The GDNF family of ligands (GFL) consists of four neurotrophic factors: glial cell line-derived neurotrophic factor (GDNF), neurturin (NRTN), artemin (ARTN), and persephin (PSPN). GFLs have been shown to play a role in a number of biological processes including cell survival, neurite outgrowth, cell differentiation and cell migration. In particular signalling by GDNF promotes the survival of dopaminergic neurons.

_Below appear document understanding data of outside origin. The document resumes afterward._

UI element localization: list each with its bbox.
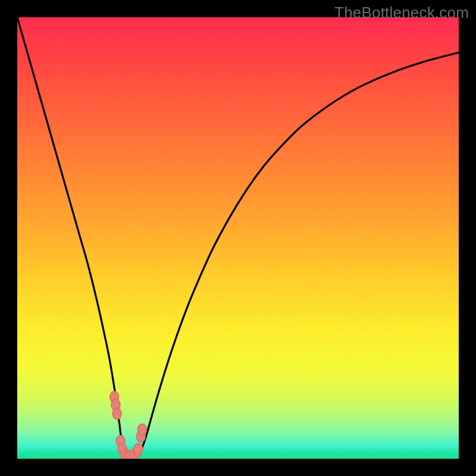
plot-area (17, 17, 459, 459)
chart-canvas: TheBottleneck.com (0, 0, 476, 476)
marker-point (134, 443, 143, 455)
watermark-text: TheBottleneck.com (334, 4, 469, 22)
marker-point (112, 408, 121, 419)
marker-point (137, 424, 146, 436)
data-markers (17, 17, 459, 459)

==Signalling complex formation==
At the cell surface of target cells, a signalling complex forms, composed of a particular GFL dimer, a receptor tyrosine kinase molecule RET, and a cell surface-bound co-receptor that is a member of the GFRα protein family. The primary ligands for the co-receptors GFRα1, GFRα2, GFRα3, and GFRα4 are GDNF, NRTN, ARTN, and PSPN, respectively.
Upon initial GFL-GFRα complex formation, the complex then brings together two molecules of RET, triggering trans-autophosphorylation of specific tyrosine residues within the tyrosine kinase domain of each RET molecule. Phosphorylation of these tyrosines then initiates intracellular signal transduction processes.

It has been shown that in the case of GDNF, heparan sulfate glycosaminoglycans are also required to be present at the cell surface in order for RET mediated GDNF signalling to occur.

==Clinical significance==
GFLs are an important therapeutic target for several conditions:

- GDNF has shown promising results in two Parkinson's disease clinical trials and in a number of animal trials. Although a different study later reported this as a 'placebo effect', work on perfecting the delivery of GDNF to the putamen is continuing. GDNF is a potent survival factor for central motoneurons and may have clinical importance for the treatment of ALS. Moreover, recent results highlight the importance of GDNF as a new target for drug addiction and alcoholism treatment.
- NRTN can also be used for Parkinson’s disease therapy and for epilepsy treatment. NRTN promotes survival of basal forebrain cholinergic neurons and spinal motor neurons. Therefore, NRTN has a potential in the treatment of Alzheimer’s disease and ALS.
- ARTN also has a therapeutic perspective, for it is considered for chronic pain treatment.
- PSPN promotes the survival of mouse embryonic basal forebrain cholinergic neurons in vitro. Hence, PSPN may be used for the treatment of Alzheimer’s disease. PSPN may also have clinical applications in the treatment of the stroke.

Given a huge spectrum of possible therapeutic applications, the modulation of GFRα/RET receptor complex activity is of great interest. However, natural GDNF ligands are of a limited clinical use. As positively charged polypeptides GFLs are unable to penetrate the blood–brain barrier, and they have very small volume of distribution in the tissues. Therefore, the creation of small-molecule agonists is highly beneficial for the development of effective therapies against devastating neurological diseases.